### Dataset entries
____________

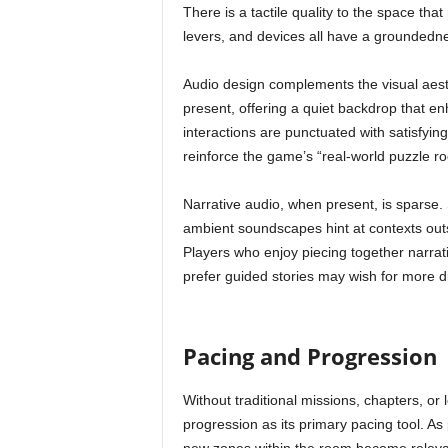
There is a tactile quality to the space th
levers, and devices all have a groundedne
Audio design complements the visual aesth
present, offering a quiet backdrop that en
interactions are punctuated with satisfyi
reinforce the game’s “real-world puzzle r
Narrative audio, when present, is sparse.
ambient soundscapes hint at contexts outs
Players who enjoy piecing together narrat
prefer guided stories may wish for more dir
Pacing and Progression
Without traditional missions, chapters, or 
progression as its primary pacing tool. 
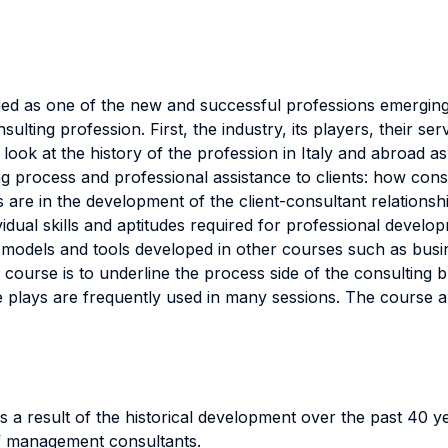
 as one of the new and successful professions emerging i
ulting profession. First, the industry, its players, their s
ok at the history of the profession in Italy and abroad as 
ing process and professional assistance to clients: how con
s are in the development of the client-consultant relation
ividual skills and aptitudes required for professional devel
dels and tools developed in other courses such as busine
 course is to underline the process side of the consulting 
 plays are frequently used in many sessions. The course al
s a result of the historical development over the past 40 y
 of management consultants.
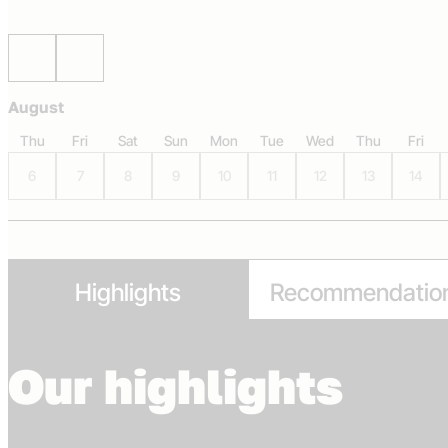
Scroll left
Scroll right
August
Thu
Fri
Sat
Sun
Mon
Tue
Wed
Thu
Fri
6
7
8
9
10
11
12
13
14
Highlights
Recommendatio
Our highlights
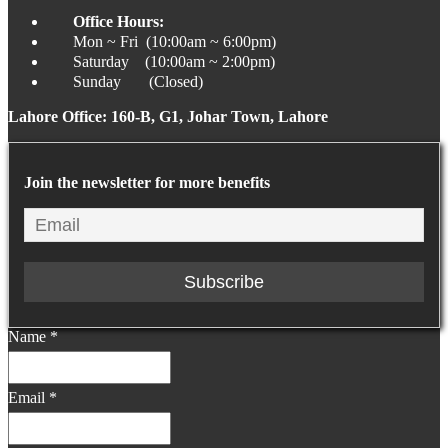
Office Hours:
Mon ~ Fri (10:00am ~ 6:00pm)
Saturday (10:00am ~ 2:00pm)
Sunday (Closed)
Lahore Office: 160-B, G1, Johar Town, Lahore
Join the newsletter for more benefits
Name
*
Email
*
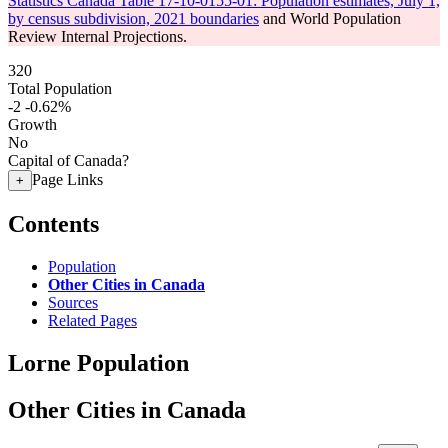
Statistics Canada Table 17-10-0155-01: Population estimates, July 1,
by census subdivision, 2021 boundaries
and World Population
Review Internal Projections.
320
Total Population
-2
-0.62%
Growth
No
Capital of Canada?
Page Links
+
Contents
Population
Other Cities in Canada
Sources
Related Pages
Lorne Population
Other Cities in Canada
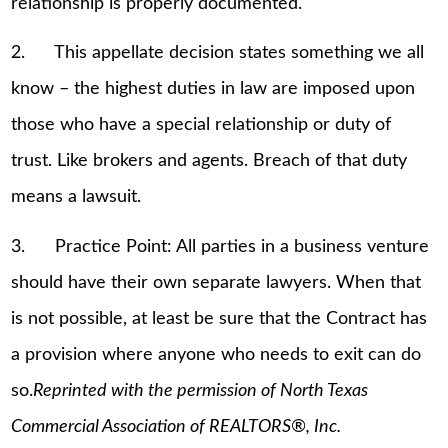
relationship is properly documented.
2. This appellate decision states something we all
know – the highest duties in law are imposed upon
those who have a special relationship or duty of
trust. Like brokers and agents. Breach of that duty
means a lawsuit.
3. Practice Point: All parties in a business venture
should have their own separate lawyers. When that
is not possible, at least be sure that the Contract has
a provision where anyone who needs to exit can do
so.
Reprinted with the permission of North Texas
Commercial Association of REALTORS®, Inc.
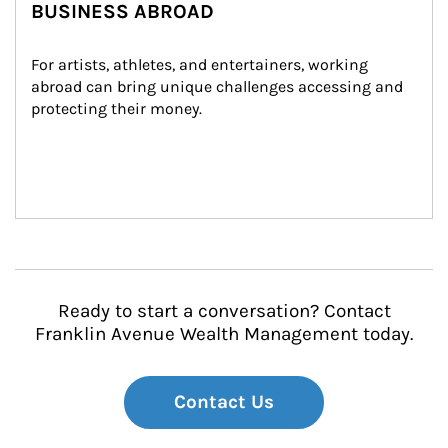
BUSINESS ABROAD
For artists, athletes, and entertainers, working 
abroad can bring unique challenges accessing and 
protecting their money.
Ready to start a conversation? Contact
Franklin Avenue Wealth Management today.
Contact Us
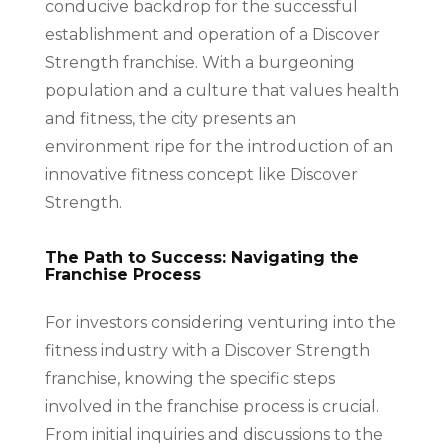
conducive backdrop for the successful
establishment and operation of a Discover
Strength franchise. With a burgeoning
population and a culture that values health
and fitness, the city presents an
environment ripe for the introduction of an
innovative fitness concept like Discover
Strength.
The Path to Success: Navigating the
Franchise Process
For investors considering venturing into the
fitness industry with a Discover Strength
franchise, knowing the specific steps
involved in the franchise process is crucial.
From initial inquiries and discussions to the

____________

### Required action
Pictures aside, repeat every line of the data above exactly.

### Response to this task
There is a tactile quality to the space th
levers, and devices all have a groundedne
Audio design complements the visual aesth
present, offering a quiet backdrop that en
interactions are punctuated with satisfyi
reinforce the game’s “real-world puzzle r
Narrative audio, when present, is sparse.
ambient soundscapes hint at contexts outs
Players who enjoy piecing together narrat
prefer guided stories may wish for more dir
Pacing and Progression
Without traditional missions, chapters, or 
progression as its primary pacing tool. 
 as one of the new and successful professions emerging i
ulting profession. First, the industry, its players, their s
ok at the history of the profession in Italy and abroad as 
ing process and professional assistance to clients: how con
s are in the development of the client-consultant relation
ividual skills and aptitudes required for professional devel
dels and tools developed in other courses such as busine
 course is to underline the process side of the consulting 
 plays are frequently used in many sessions. The course al
s a result of the historical development over the past 40 y
 of management consultants.
Scroll left
Scroll right
August
Thu
Fri
Sat
Sun
Mon
Tue
Wed
Thu
Fri
6
7
8
9
10
11
12
13
14
Highlights
Recommendatio
Our highlights
Office Hours:
Mon ~ Fri (10:00am ~ 6:00pm)
Saturday (10:00am ~ 2:00pm)
Sunday (Closed)
Lahore Office: 160-B, G1, Johar Town, Lahore
Join the newsletter for more benefits
Name
*
Email
*
Statistics Canada Table 17-10-0155-01: Population estimates, July 1,
by census subdivision, 2021 boundaries
and World Population
Review Internal Projections.
320
Total Population
-2
-0.62%
Growth
No
Capital of Canada?
Page Links
+
Contents
Population
Other Cities in Canada
Sources
Related Pages
Lorne Population
Other Cities in Canada
relationship is properly documented.
2. This appellate decision states something we all
know – the highest duties in law are imposed upon
those who have a special relationship or duty of
trust. Like brokers and agents. Breach of that duty
means a lawsuit.
3. Practice Point: All parties in a business venture
should have their own separate lawyers. When that
is not possible, at least be sure that the Contract has
a provision where anyone who needs to exit can do
so.
Reprinted with the permission of North Texas
Commercial Association of REALTORS®, Inc.
BUSINESS ABROAD
For artists, athletes, and entertainers, working 
abroad can bring unique challenges accessing and 
protecting their money.
Ready to start a conversation? Contact
Franklin Avenue Wealth Management today.
Contact Us
conducive backdrop for the successful
establishment and operation of a Discover
Strength franchise. With a burgeoning
population and a culture that values health
and fitness, the city presents an
environment ripe for the introduction of an
innovative fitness concept like Discover
Strength.
The Path to Success: Navigating the
Franchise Process
For investors considering venturing into the
fitness industry with a Discover Strength
franchise, knowing the specific steps
involved in the franchise process is crucial.
From initial inquiries and discussions to the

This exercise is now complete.